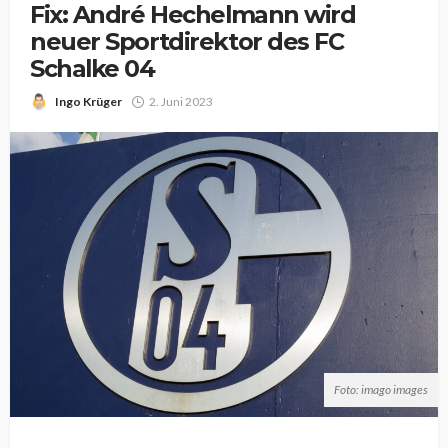
Fix: André Hechelmann wird
neuer Sportdirektor des FC
Schalke 04
Ingo Krüger
2. Juni 2023
Foto: imago images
□ □ □ □ □ □ □
This exercise calls for the records to be given again exactly, without the images.

Finished exercise —
Fix: André Hechelmann wird
neuer Sportdirektor des FC
Schalke 04
Ingo Krüger
2. Juni 2023
Foto: imago images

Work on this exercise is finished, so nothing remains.